- Extracted entries -
※ ※ ※
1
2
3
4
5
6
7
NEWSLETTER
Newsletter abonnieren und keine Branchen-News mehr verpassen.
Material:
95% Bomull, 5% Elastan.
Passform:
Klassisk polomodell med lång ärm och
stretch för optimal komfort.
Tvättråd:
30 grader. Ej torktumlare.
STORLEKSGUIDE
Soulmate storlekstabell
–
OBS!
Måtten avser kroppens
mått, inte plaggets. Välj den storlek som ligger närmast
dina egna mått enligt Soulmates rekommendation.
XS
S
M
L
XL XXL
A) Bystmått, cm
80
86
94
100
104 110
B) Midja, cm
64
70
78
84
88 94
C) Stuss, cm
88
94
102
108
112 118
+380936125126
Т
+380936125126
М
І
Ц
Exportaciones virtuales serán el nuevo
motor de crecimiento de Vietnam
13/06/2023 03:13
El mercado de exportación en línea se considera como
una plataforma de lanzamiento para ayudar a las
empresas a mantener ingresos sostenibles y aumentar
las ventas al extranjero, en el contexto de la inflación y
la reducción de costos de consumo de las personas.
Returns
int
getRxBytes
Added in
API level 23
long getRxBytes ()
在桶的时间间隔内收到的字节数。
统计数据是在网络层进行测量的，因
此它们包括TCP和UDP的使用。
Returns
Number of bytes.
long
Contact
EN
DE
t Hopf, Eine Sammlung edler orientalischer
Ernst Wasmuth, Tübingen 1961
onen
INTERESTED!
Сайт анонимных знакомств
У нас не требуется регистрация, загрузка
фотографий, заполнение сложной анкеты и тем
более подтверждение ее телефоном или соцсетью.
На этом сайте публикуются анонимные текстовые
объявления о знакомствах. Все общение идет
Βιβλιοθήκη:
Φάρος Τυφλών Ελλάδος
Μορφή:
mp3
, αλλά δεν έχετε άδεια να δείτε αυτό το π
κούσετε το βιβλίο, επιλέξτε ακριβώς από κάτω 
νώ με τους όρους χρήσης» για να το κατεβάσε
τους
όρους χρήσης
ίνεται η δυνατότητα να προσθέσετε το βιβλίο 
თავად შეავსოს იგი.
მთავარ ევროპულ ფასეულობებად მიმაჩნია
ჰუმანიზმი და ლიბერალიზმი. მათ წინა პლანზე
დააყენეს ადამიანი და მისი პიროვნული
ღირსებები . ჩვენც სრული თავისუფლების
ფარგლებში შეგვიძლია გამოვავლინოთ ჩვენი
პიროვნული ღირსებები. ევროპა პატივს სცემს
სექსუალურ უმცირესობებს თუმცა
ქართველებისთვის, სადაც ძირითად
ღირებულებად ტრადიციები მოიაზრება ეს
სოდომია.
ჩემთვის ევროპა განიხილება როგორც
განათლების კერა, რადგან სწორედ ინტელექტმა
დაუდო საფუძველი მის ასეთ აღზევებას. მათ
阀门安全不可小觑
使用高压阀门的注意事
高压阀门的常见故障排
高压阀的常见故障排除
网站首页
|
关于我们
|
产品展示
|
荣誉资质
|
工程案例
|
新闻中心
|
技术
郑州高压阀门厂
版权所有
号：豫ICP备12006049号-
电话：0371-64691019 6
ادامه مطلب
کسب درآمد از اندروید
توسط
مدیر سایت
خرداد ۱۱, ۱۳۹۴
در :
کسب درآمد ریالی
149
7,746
※ ※ ※
- Problem statement -
Retype every record above exactly as it stands.

- Output of the exercise -
1
2
3
4
5
6
7
NEWSLETTER
Newsletter abonnieren und keine Branchen-News mehr verpassen.
Material:
95% Bomull, 5% Elastan.
Passform:
Klassisk polomodell med lång ärm och
stretch för optimal komfort.
Tvättråd:
30 grader. Ej torktumlare.
STORLEKSGUIDE
Soulmate storlekstabell
–
OBS!
Måtten avser kroppens
mått, inte plaggets. Välj den storlek som ligger närmast
dina egna mått enligt Soulmates rekommendation.
XS
S
M
L
XL XXL
A) Bystmått, cm
80
86
94
100
104 110
B) Midja, cm
64
70
78
84
88 94
C) Stuss, cm
88
94
102
108
112 118
+380936125126
Т
+380936125126
М
І
Ц
Exportaciones virtuales serán el nuevo
motor de crecimiento de Vietnam
13/06/2023 03:13
El mercado de exportación en línea se considera como
una plataforma de lanzamiento para ayudar a las
empresas a mantener ingresos sostenibles y aumentar
las ventas al extranjero, en el contexto de la inflación y
la reducción de costos de consumo de las personas.
Returns
int
getRxBytes
Added in
API level 23
long getRxBytes ()
在桶的时间间隔内收到的字节数。
统计数据是在网络层进行测量的，因
此它们包括TCP和UDP的使用。
Returns
Number of bytes.
long
Contact
EN
DE
t Hopf, Eine Sammlung edler orientalischer
Ernst Wasmuth, Tübingen 1961
onen
INTERESTED!
Сайт анонимных знакомств
У нас не требуется регистрация, загрузка
фотографий, заполнение сложной анкеты и тем
более подтверждение ее телефоном или соцсетью.
На этом сайте публикуются анонимные текстовые
объявления о знакомствах. Все общение идет
Βιβλιοθήκη:
Φάρος Τυφλών Ελλάδος
Μορφή:
mp3
, αλλά δεν έχετε άδεια να δείτε αυτό το π
κούσετε το βιβλίο, επιλέξτε ακριβώς από κάτω 
νώ με τους όρους χρήσης» για να το κατεβάσε
τους
όρους χρήσης
ίνεται η δυνατότητα να προσθέσετε το βιβλίο 
თავად შეავსოს იგი.
მთავარ ევროპულ ფასეულობებად მიმაჩნია
ჰუმანიზმი და ლიბერალიზმი. მათ წინა პლანზე
დააყენეს ადამიანი და მისი პიროვნული
ღირსებები . ჩვენც სრული თავისუფლების
ფარგლებში შეგვიძლია გამოვავლინოთ ჩვენი
პიროვნული ღირსებები. ევროპა პატივს სცემს
სექსუალურ უმცირესობებს თუმცა
ქართველებისთვის, სადაც ძირითად
ღირებულებად ტრადიციები მოიაზრება ეს
სოდომია.
ჩემთვის ევროპა განიხილება როგორც
განათლების კერა, რადგან სწორედ ინტელექტმა
დაუდო საფუძველი მის ასეთ აღზევებას. მათ
阀门安全不可小觑
使用高压阀门的注意事
高压阀门的常见故障排
高压阀的常见故障排除
网站首页
|
关于我们
|
产品展示
|
荣誉资质
|
工程案例
|
新闻中心
|
技术
郑州高压阀门厂
版权所有
号：豫ICP备12006049号-
电话：0371-64691019 6
ادامه مطلب
کسب درآمد از اندروید
توسط
مدیر سایت
خرداد ۱۱, ۱۳۹۴
در :
کسب درآمد ریالی
149
7,746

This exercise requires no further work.